Items listed in a dataset:
******

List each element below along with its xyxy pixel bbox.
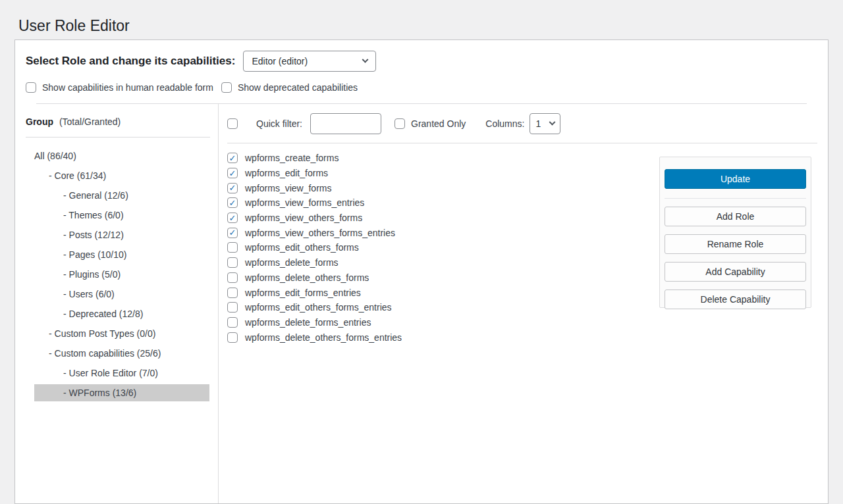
capability-row: wpforms_edit_forms_entries xyxy=(227,285,659,300)
capability-checkbox[interactable] xyxy=(227,153,238,163)
filter-bar: Quick filter: Granted Only Columns: 1 xyxy=(227,104,817,143)
capability-label[interactable]: wpforms_edit_others_forms xyxy=(245,242,359,253)
capabilities-list: wpforms_create_formswpforms_edit_formswp… xyxy=(219,143,659,503)
quick-filter-input[interactable] xyxy=(310,113,381,134)
capability-label[interactable]: wpforms_edit_forms_entries xyxy=(245,288,361,298)
add-capability-button[interactable]: Add Capability xyxy=(665,262,806,282)
group-tree-item[interactable]: - Plugins (5/0) xyxy=(15,265,218,284)
group-tree-item[interactable]: - Deprecated (12/8) xyxy=(15,304,218,324)
show-deprecated-label[interactable]: Show deprecated capabilities xyxy=(238,82,358,93)
capability-label[interactable]: wpforms_view_others_forms_entries xyxy=(245,228,395,238)
capability-row: wpforms_create_forms xyxy=(227,151,659,166)
columns-select[interactable]: 1 xyxy=(530,113,560,134)
capability-checkbox[interactable] xyxy=(227,257,238,268)
granted-only-label[interactable]: Granted Only xyxy=(411,118,466,129)
show-deprecated-checkbox[interactable] xyxy=(221,82,232,93)
group-panel-header: Group (Total/Granted) xyxy=(26,104,210,138)
capability-row: wpforms_delete_others_forms xyxy=(227,270,659,286)
capability-row: wpforms_delete_forms xyxy=(227,255,659,270)
group-header-label: Group xyxy=(26,116,53,127)
capability-checkbox[interactable] xyxy=(227,213,238,223)
capability-checkbox[interactable] xyxy=(227,332,238,343)
capability-checkbox[interactable] xyxy=(227,288,238,298)
capability-label[interactable]: wpforms_view_others_forms xyxy=(245,213,362,223)
human-readable-label[interactable]: Show capabilities in human readable form xyxy=(42,82,213,93)
capability-checkbox[interactable] xyxy=(227,197,238,208)
capability-label[interactable]: wpforms_create_forms xyxy=(245,153,339,163)
capability-checkbox[interactable] xyxy=(227,272,238,283)
group-tree-item[interactable]: - WPForms (13/6) xyxy=(34,384,209,401)
page-title: User Role Editor xyxy=(18,16,843,36)
capability-checkbox[interactable] xyxy=(227,242,238,253)
group-tree-item[interactable]: - Pages (10/10) xyxy=(15,245,218,265)
role-select[interactable]: Editor (editor) xyxy=(243,51,376,72)
capability-row: wpforms_edit_others_forms_entries xyxy=(227,300,659,315)
chevron-down-icon xyxy=(362,56,369,63)
columns-label: Columns: xyxy=(485,118,524,129)
capability-label[interactable]: wpforms_edit_forms xyxy=(245,168,328,178)
capability-row: wpforms_view_forms_entries xyxy=(227,195,659,211)
secondary-buttons: Add RoleRename RoleAdd CapabilityDelete … xyxy=(665,207,806,309)
update-button[interactable]: Update xyxy=(665,169,806,189)
capability-label[interactable]: wpforms_delete_others_forms_entries xyxy=(245,332,402,343)
granted-only-checkbox[interactable] xyxy=(394,118,405,129)
select-all-checkbox[interactable] xyxy=(227,118,238,129)
capability-row: wpforms_edit_forms xyxy=(227,166,659,181)
group-tree-item[interactable]: - General (12/6) xyxy=(15,186,218,205)
capability-checkbox[interactable] xyxy=(227,317,238,328)
group-panel: Group (Total/Granted) All (86/40)- Core … xyxy=(15,104,219,503)
quick-filter-label: Quick filter: xyxy=(256,118,302,129)
capability-checkbox[interactable] xyxy=(227,183,238,193)
capability-label[interactable]: wpforms_edit_others_forms_entries xyxy=(245,302,392,313)
panel-divider xyxy=(665,198,806,199)
capability-label[interactable]: wpforms_view_forms xyxy=(245,183,331,193)
capability-checkbox[interactable] xyxy=(227,168,238,178)
capability-row: wpforms_view_others_forms xyxy=(227,211,659,226)
rename-role-button[interactable]: Rename Role xyxy=(665,234,806,254)
capability-row: wpforms_view_forms xyxy=(227,180,659,195)
capability-row: wpforms_edit_others_forms xyxy=(227,240,659,255)
capability-row: wpforms_delete_others_forms_entries xyxy=(227,330,659,345)
actions-panel: Update Add RoleRename RoleAdd Capability… xyxy=(659,157,811,308)
human-readable-checkbox[interactable] xyxy=(26,82,36,93)
role-select-section: Select Role and change its capabilities:… xyxy=(15,40,828,104)
capability-label[interactable]: wpforms_delete_others_forms xyxy=(245,272,369,283)
group-header-sub: (Total/Granted) xyxy=(59,116,121,127)
capability-row: wpforms_view_others_forms_entries xyxy=(227,225,659,240)
capability-row: wpforms_delete_forms_entries xyxy=(227,315,659,330)
delete-capability-button[interactable]: Delete Capability xyxy=(665,290,806,309)
capability-label[interactable]: wpforms_delete_forms_entries xyxy=(245,317,371,328)
group-tree-item[interactable]: - Users (6/0) xyxy=(15,284,218,304)
group-tree-item[interactable]: - Custom Post Types (0/0) xyxy=(15,324,218,343)
role-editor-panel: Select Role and change its capabilities:… xyxy=(14,39,829,504)
columns-select-value: 1 xyxy=(535,118,541,129)
select-role-label: Select Role and change its capabilities: xyxy=(26,55,235,68)
group-tree-item[interactable]: - User Role Editor (7/0) xyxy=(15,363,218,383)
capability-checkbox[interactable] xyxy=(227,228,238,238)
group-tree-item[interactable]: - Core (61/34) xyxy=(15,166,218,186)
capability-checkbox[interactable] xyxy=(227,302,238,313)
group-tree-item[interactable]: - Themes (6/0) xyxy=(15,205,218,225)
capability-label[interactable]: wpforms_delete_forms xyxy=(245,257,339,268)
role-select-value: Editor (editor) xyxy=(252,56,308,66)
chevron-down-icon xyxy=(549,118,556,125)
group-tree-item[interactable]: - Posts (12/12) xyxy=(15,225,218,245)
group-tree-item[interactable]: All (86/40) xyxy=(15,146,218,166)
group-tree: All (86/40)- Core (61/34)- General (12/6… xyxy=(15,138,218,403)
add-role-button[interactable]: Add Role xyxy=(665,207,806,226)
group-tree-item[interactable]: - Custom capabilities (25/6) xyxy=(15,343,218,363)
capability-label[interactable]: wpforms_view_forms_entries xyxy=(245,197,364,208)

******

Aim of the task:
The data above should be restated exactly, with its images dropped.

Worked solution:
List each element below along with its xyxy pixel bbox.
capability-row: wpforms_edit_forms_entries xyxy=(227,285,659,300)
capability-checkbox[interactable] xyxy=(227,153,238,163)
filter-bar: Quick filter: Granted Only Columns: 1 xyxy=(227,104,817,143)
capability-label[interactable]: wpforms_edit_others_forms xyxy=(245,242,359,253)
capabilities-list: wpforms_create_formswpforms_edit_formswp… xyxy=(219,143,659,503)
quick-filter-input[interactable] xyxy=(310,113,381,134)
capability-label[interactable]: wpforms_edit_forms_entries xyxy=(245,288,361,298)
add-capability-button[interactable]: Add Capability xyxy=(665,262,806,282)
group-tree-item[interactable]: - Plugins (5/0) xyxy=(15,265,218,284)
group-tree-item[interactable]: - Deprecated (12/8) xyxy=(15,304,218,324)
show-deprecated-label[interactable]: Show deprecated capabilities xyxy=(238,82,358,93)
capability-label[interactable]: wpforms_view_others_forms_entries xyxy=(245,228,395,238)
capability-row: wpforms_create_forms xyxy=(227,151,659,166)
columns-select[interactable]: 1 xyxy=(530,113,560,134)
capability-checkbox[interactable] xyxy=(227,257,238,268)
granted-only-label[interactable]: Granted Only xyxy=(411,118,466,129)
show-deprecated-checkbox[interactable] xyxy=(221,82,232,93)
group-panel-header: Group (Total/Granted) xyxy=(26,104,210,138)
capability-row: wpforms_delete_others_forms xyxy=(227,270,659,286)
capability-row: wpforms_delete_forms xyxy=(227,255,659,270)
group-header-label: Group xyxy=(26,116,53,127)
capability-checkbox[interactable] xyxy=(227,213,238,223)
capability-checkbox[interactable] xyxy=(227,332,238,343)
capability-checkbox[interactable] xyxy=(227,288,238,298)
capability-label[interactable]: wpforms_view_others_forms xyxy=(245,213,362,223)
human-readable-label[interactable]: Show capabilities in human readable form xyxy=(42,82,213,93)
capability-checkbox[interactable] xyxy=(227,197,238,208)
capability-label[interactable]: wpforms_create_forms xyxy=(245,153,339,163)
capability-checkbox[interactable] xyxy=(227,272,238,283)
group-tree-item[interactable]: - WPForms (13/6) xyxy=(34,384,209,401)
page-title: User Role Editor xyxy=(18,16,843,36)
capability-checkbox[interactable] xyxy=(227,242,238,253)
group-tree-item[interactable]: - Pages (10/10) xyxy=(15,245,218,265)
role-select[interactable]: Editor (editor) xyxy=(243,51,376,72)
capability-row: wpforms_edit_others_forms_entries xyxy=(227,300,659,315)
chevron-down-icon xyxy=(362,56,369,63)
columns-label: Columns: xyxy=(485,118,524,129)
capability-label[interactable]: wpforms_edit_forms xyxy=(245,168,328,178)
capability-row: wpforms_view_forms_entries xyxy=(227,195,659,211)
secondary-buttons: Add RoleRename RoleAdd CapabilityDelete … xyxy=(665,207,806,309)
update-button[interactable]: Update xyxy=(665,169,806,189)
capability-label[interactable]: wpforms_delete_others_forms_entries xyxy=(245,332,402,343)
granted-only-checkbox[interactable] xyxy=(394,118,405,129)
select-all-checkbox[interactable] xyxy=(227,118,238,129)
capability-row: wpforms_edit_forms xyxy=(227,166,659,181)
group-tree-item[interactable]: - General (12/6) xyxy=(15,186,218,205)
capability-checkbox[interactable] xyxy=(227,317,238,328)
group-panel: Group (Total/Granted) All (86/40)- Core … xyxy=(15,104,219,503)
quick-filter-label: Quick filter: xyxy=(256,118,302,129)
capability-checkbox[interactable] xyxy=(227,183,238,193)
capability-label[interactable]: wpforms_edit_others_forms_entries xyxy=(245,302,392,313)
panel-divider xyxy=(665,198,806,199)
capability-label[interactable]: wpforms_view_forms xyxy=(245,183,331,193)
capability-checkbox[interactable] xyxy=(227,168,238,178)
capability-row: wpforms_view_others_forms xyxy=(227,211,659,226)
rename-role-button[interactable]: Rename Role xyxy=(665,234,806,254)
capability-row: wpforms_view_forms xyxy=(227,180,659,195)
capability-row: wpforms_edit_others_forms xyxy=(227,240,659,255)
capability-row: wpforms_delete_others_forms_entries xyxy=(227,330,659,345)
actions-panel: Update Add RoleRename RoleAdd Capability… xyxy=(659,157,811,308)
human-readable-checkbox[interactable] xyxy=(26,82,36,93)
role-select-section: Select Role and change its capabilities:… xyxy=(15,40,828,104)
capability-label[interactable]: wpforms_delete_others_forms xyxy=(245,272,369,283)
group-header-sub: (Total/Granted) xyxy=(59,116,121,127)
capability-row: wpforms_view_others_forms_entries xyxy=(227,225,659,240)
capability-row: wpforms_delete_forms_entries xyxy=(227,315,659,330)
delete-capability-button[interactable]: Delete Capability xyxy=(665,290,806,309)
capability-label[interactable]: wpforms_delete_forms_entries xyxy=(245,317,371,328)
group-tree-item[interactable]: - Users (6/0) xyxy=(15,284,218,304)
group-tree-item[interactable]: - Custom Post Types (0/0) xyxy=(15,324,218,343)
role-editor-panel: Select Role and change its capabilities:… xyxy=(14,39,829,504)
columns-select-value: 1 xyxy=(535,118,541,129)
select-role-label: Select Role and change its capabilities: xyxy=(26,55,235,68)
group-tree-item[interactable]: - User Role Editor (7/0) xyxy=(15,363,218,383)
capability-checkbox[interactable] xyxy=(227,228,238,238)
group-tree-item[interactable]: - Core (61/34) xyxy=(15,166,218,186)
capability-checkbox[interactable] xyxy=(227,302,238,313)
group-tree-item[interactable]: - Themes (6/0) xyxy=(15,205,218,225)
capability-label[interactable]: wpforms_delete_forms xyxy=(245,257,339,268)
role-select-value: Editor (editor) xyxy=(252,56,308,66)
chevron-down-icon xyxy=(549,118,556,125)
group-tree-item[interactable]: - Posts (12/12) xyxy=(15,225,218,245)
group-tree-item[interactable]: All (86/40) xyxy=(15,146,218,166)
group-tree: All (86/40)- Core (61/34)- General (12/6… xyxy=(15,138,218,403)
add-role-button[interactable]: Add Role xyxy=(665,207,806,226)
group-tree-item[interactable]: - Custom capabilities (25/6) xyxy=(15,343,218,363)
capability-label[interactable]: wpforms_view_forms_entries xyxy=(245,197,364,208)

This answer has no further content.